▶ **Data extract**
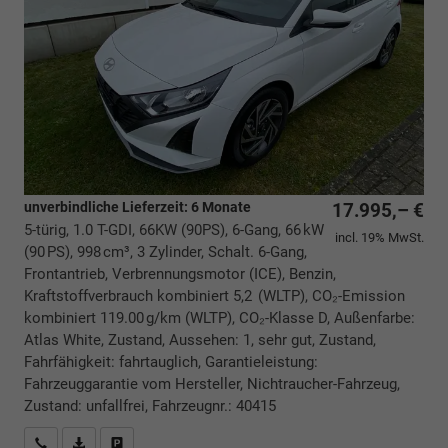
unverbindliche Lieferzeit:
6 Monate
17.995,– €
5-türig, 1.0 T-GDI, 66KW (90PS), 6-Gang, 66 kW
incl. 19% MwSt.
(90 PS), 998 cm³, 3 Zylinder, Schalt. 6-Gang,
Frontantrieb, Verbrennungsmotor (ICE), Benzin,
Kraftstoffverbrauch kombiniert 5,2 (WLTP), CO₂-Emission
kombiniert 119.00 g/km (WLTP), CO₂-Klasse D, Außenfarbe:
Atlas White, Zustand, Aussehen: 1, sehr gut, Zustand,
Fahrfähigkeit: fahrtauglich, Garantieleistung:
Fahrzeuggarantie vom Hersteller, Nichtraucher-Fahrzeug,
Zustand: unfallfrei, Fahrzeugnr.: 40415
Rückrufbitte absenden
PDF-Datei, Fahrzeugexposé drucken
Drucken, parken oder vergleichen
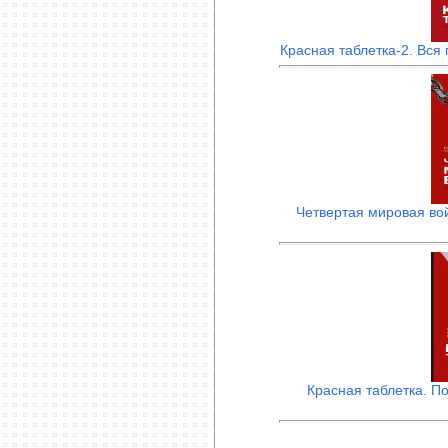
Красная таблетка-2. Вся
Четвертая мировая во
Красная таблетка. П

...

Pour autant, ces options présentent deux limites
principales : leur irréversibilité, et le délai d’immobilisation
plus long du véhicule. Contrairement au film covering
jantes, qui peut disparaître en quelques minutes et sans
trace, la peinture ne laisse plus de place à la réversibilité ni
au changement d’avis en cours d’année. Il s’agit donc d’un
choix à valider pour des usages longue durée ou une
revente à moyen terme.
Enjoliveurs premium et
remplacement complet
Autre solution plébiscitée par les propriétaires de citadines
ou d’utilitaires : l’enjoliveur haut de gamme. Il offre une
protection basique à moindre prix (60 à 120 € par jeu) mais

▶ **What to do**
Range to copy from the listing above: the line with "PDF-Datei, Fahrzeugexposé drucken" through the line with "Красная таблетка. П". Transcribe it exactly and skip the pictures.

▶ **Solution below**
PDF-Datei, Fahrzeugexposé drucken
Drucken, parken oder vergleichen
Красная таблетка-2. Вся
Четвертая мировая во
Красная таблетка. П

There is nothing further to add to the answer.